Having fail safes built into software is not enough of a reason, however, to neglect thorough testing of each piece of hardware to ensure that it meets quality specifications before it is deployed. The process requires committing a significant amount of technical expertise, time, and infrastructure, but it's an absolutely necessary process that can lead to the discovery of “unexpected behavior,” or a mistake or bug that would greatly impact an organization’s entire data center.
Mistakes do happen. For example, a disk controller could accidentally throw bits into the trash without ever writing them to the storage media. That’s an accident. But if the engineering team is testing disk controllers and runs into this “unexpected behavior,” that’s not an accident. An engineering team can identify problems before they transform into a disaster if they commit to implementing a comprehensive platform test phase.

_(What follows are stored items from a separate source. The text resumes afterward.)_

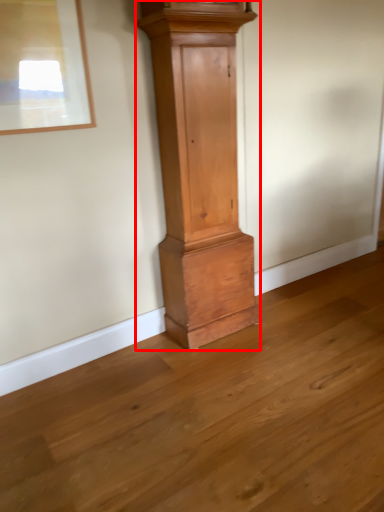 Question: In this image, where is furniture (annotated by the red box) located relative to picture frame?

Choices:
 (A) left
 (B) right

Answer: (B) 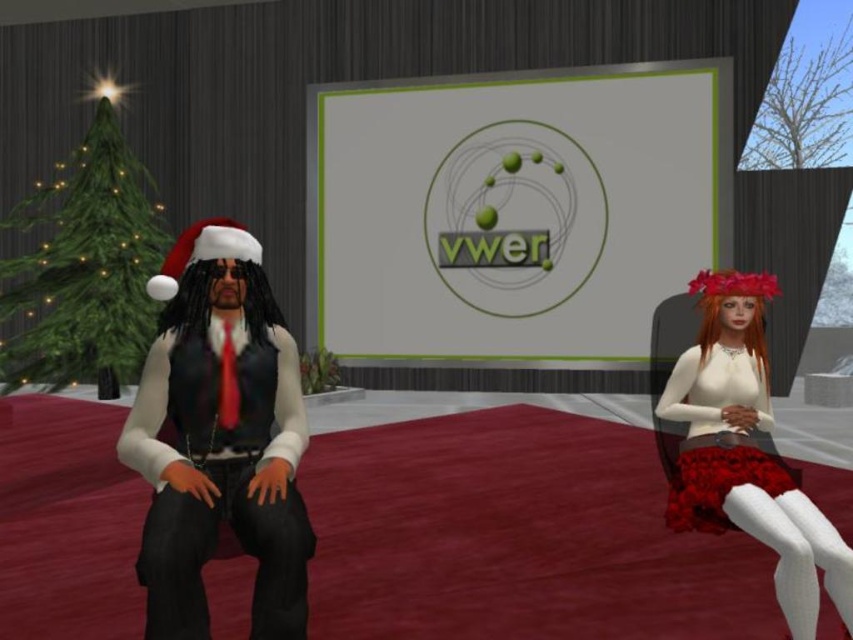 Question: Which point is farther to the camera?

Choices:
 (A) (751, 285)
 (B) (776, 496)

Answer: (A)

Question: From the image, what is the correct spatial relationship of black denim jeans at center in relation to velvet red dress at right?

Choices:
 (A) right
 (B) left

Answer: (B)

Question: Among these objects, which one is nearest to the camera?

Choices:
 (A) black denim jeans at center
 (B) matte black vest at center
 (C) green matte christmas tree at left

Answer: (A)

Question: Can you confirm if velvet red skirt at right is positioned to the right of velvet red dress at right?

Choices:
 (A) no
 (B) yes

Answer: (B)

Question: Is matte black vest at center further to camera compared to velvet red dress at right?

Choices:
 (A) no
 (B) yes

Answer: (A)

Question: Which of the following is the farthest from the observer?

Choices:
 (A) (125, 147)
 (B) (712, 452)

Answer: (A) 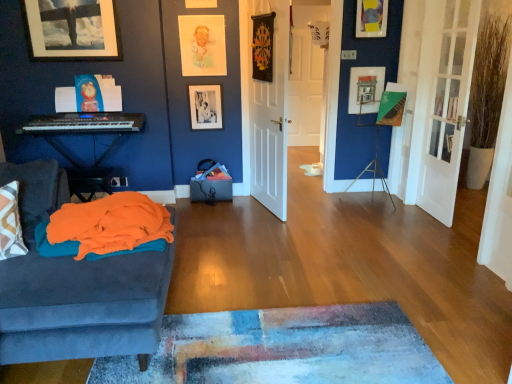 Where is `blank space situated above matte wooden picture frame at center, marked as the 5th picture frame in a left-to-right arrangement (from a real-world perspective)`? blank space situated above matte wooden picture frame at center, marked as the 5th picture frame in a left-to-right arrangement (from a real-world perspective) is located at coordinates (364, 67). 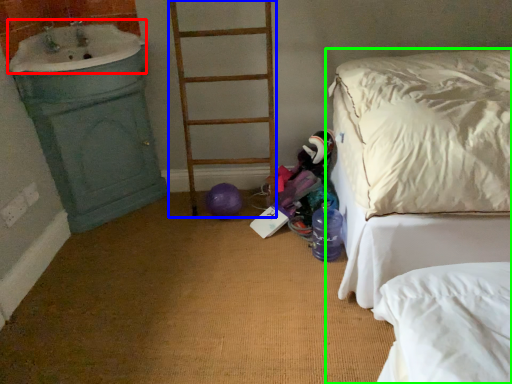 Question: Which object is the farthest from sink (highlighted by a red box)? Choose among these: ladder (highlighted by a blue box) or bed (highlighted by a green box).

Choices:
 (A) ladder
 (B) bed

Answer: (B) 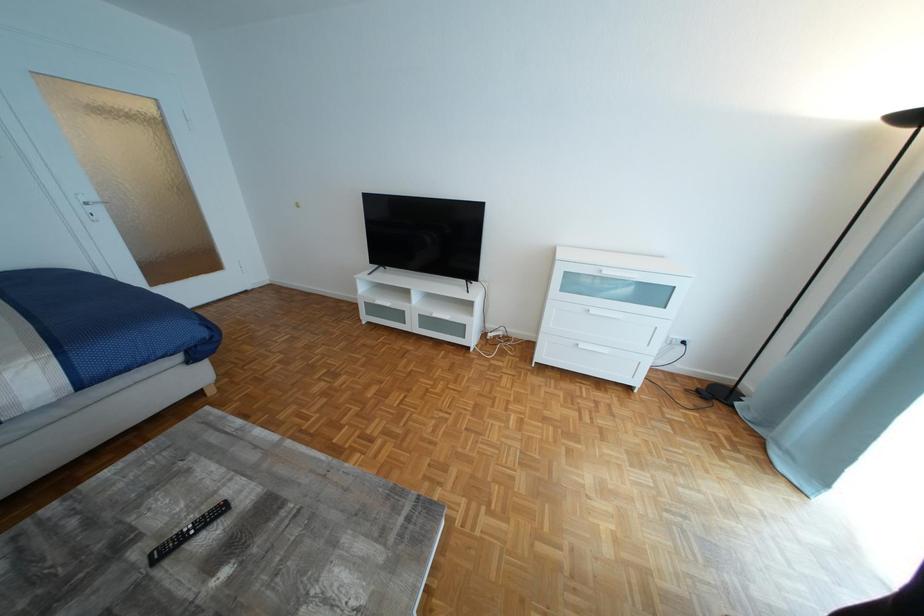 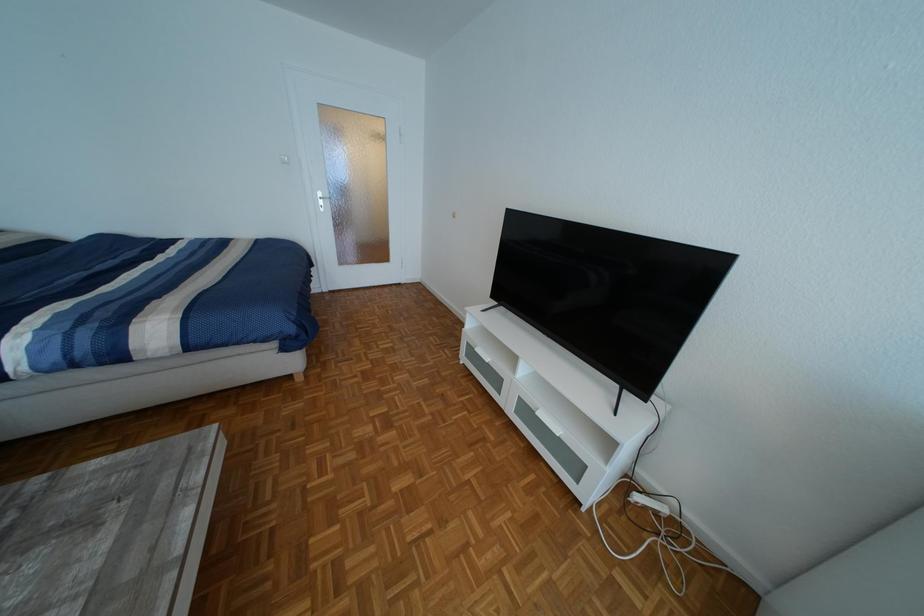 Question: The images are taken continuously from a first-person perspective. In which direction is your viewpoint rotating?

Choices:
 (A) Left
 (B) Right
 (C) Up
 (D) Down

Answer: (A) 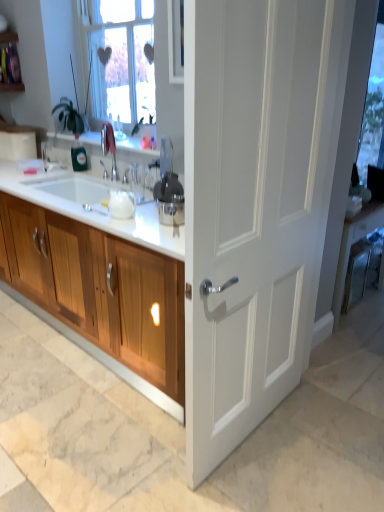 Image resolution: width=384 pixels, height=512 pixels. What are the coordinates of `free region under white matte door at center (from a real-world perspective)` in the screenshot? It's located at (249, 437).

In addition to preventing problems before they happen, it's important to understand the various ways hardware might fail in order to program the software level appropriately. It may not always be clear at the application layer that the hardware was the cause of an issue because it is challenging to root cause this class of issue after the fact. If a virtual machine will not boot, it's important to figure out where the problem originated. It could originate from the guest file system, the guest drivers, the hypervisor, the storage system, the drive controller, the HDD, the SSD, etc. Without proper guidance, the software layer cannot perform its failsafe duties.
While it may sound disconcerting to most that hardware defects are extremely common, IT professionals know that they're not a matter of if but of when. But by implementing a comprehensive hardware QA program, larger problems can be avoided, and software can be taught to handle problems smarter as they arise. This is why testing is not optional; it's a requirement within any data center.